Richard Burgess: career criminal
The gang's ringleader, originally known as Richard Hill, had been transported from London to Melbourne for theft at the age of 16, arriving in 1847. After his release he resumed a life of crime and served several prison terms. By October 1861 he was calling himself Burgess, the name of a New South Wales runholder he had attempted to rob. In January 1862 he left Australia for the Otago goldfields, where he teamed up with Thomas Noon, an acquaintance from his prison days in Australia. They specialised in attacking and robbing lone prospectors.
Burgess and Garrett
In October 1861 the Garrett gang, under the leadership of Henry Garrett, robbed 15 men in succession at the foot of the Maungatua range, on the track between Gabriels Gully and Dunedin. None of the victims were harmed, but there was panic in Dunedin. In May 1862, Garrett was captured and imprisoned in Dunedin, where he and Richard Burgess attempted a break-out. Garrett too had been transported to Australia in the 1840s for theft and worked on the Victorian goldfields before coming to Otago.
In March 1862, Sergeant-Major Bracken and members of the Otago Mounted Police tried to bring Burgess and Noon in for questioning over a robbery at Weatherstons on the Otago goldfields. Gunfire broke out and the pair fled, but were eventually captured. They claimed Noon's gun had gone off accidentally but were sentenced to 3½ years' hard labour in Dunedin Gaol, to Burgess’s outrage. After receiving 36 lashes for his role in another escape bid, he vowed to exact revenge on society by taking a life for every lash.

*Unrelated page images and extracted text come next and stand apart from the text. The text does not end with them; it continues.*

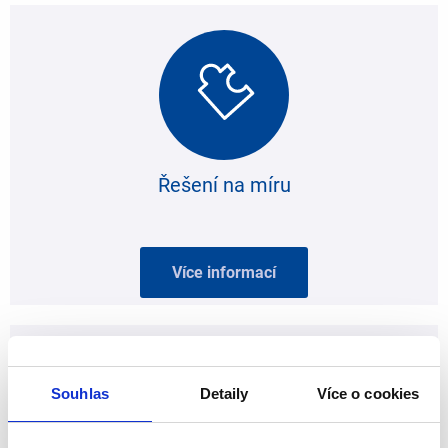
Řešení na míru
Více informací
Souhlas
Detaily
Více o cookies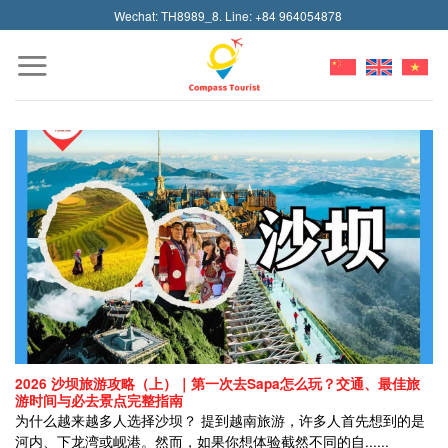
Skip
Wechat: TH8989_8. Line: +84 964054878
to
content
2026 沙坝旅游攻略（上）｜第一次去Sapa怎么玩？交通、最佳旅
游时间与必去景点完整指南
为什么越来越多人选择沙坝？ 提到越南旅游，许多人首先想到的是
河内、下龙湾或岘港。然而，如果你想体验截然不同的自......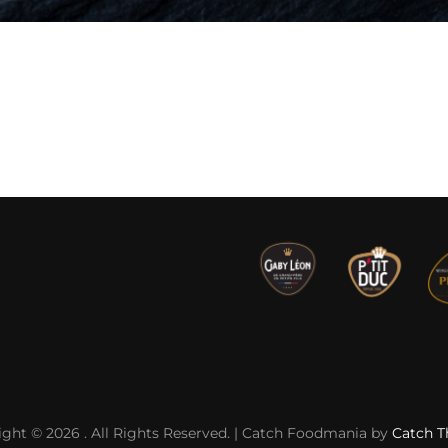
ight © 2026
. All Rights Reserved. | Catch Foodmania by
Catch 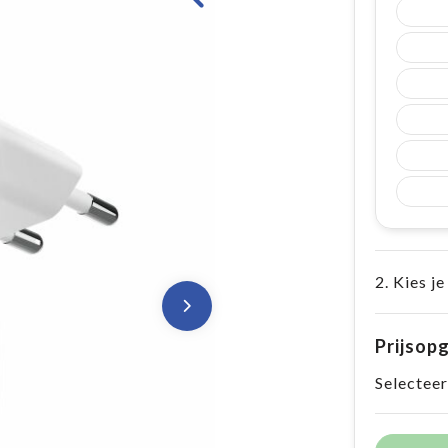
2. Kies je
Prijsop
Selecteer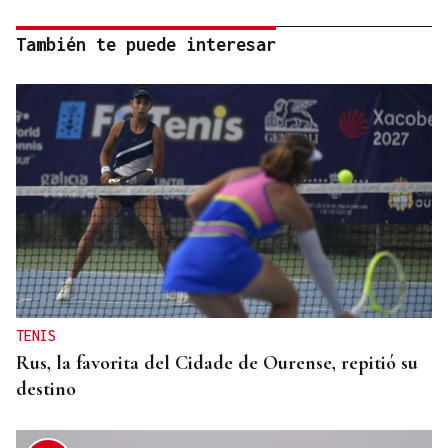
También te puede interesar
TENIS
Rus, la favorita del Cidade de Ourense, repitió su
destino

On their release in September 1865, Burgess and Noon were escorted by the Otago police to the border with Canterbury Province, the Waitaki River. They headed for the West Coast goldfields and arrived in Hokitika in early October.
The gang comes together
Finding that Bracken was now stationed in Hokitika, they assured the policeman that they were on the straight and narrow and would work honestly as miners. They staked a claim at Kaniere, inland from Hokitika, and Noon took the name Thomas Kelly. They worked their claim until just before Christmas, when they carried out a series of robberies. Burgess was now living with a woman named Carrie who was pregnant with his child. His plan was to rob the bank at Ōkārito, south of Hokitika, and move back to Australia with her.
In the meantime, William (alias Philip) Levy arrived in Hokitika. He had emigrated to Victoria in the 1850s and established himself as a gold buyer. He also worked as a 'fence' (a seller of stolen goods) and passed on information about possible targets for robbery. Levy had moved to Otago before following the gold to the West Coast. In Hokitika he helped Burgess and Kelly plan robberies.
In April 1866 the gang was completed by another recent arrival from Victoria. Joseph Sullivan had been transported from England in 1840 for robbery, but by 1853 had established himself as a prizefighter and publican.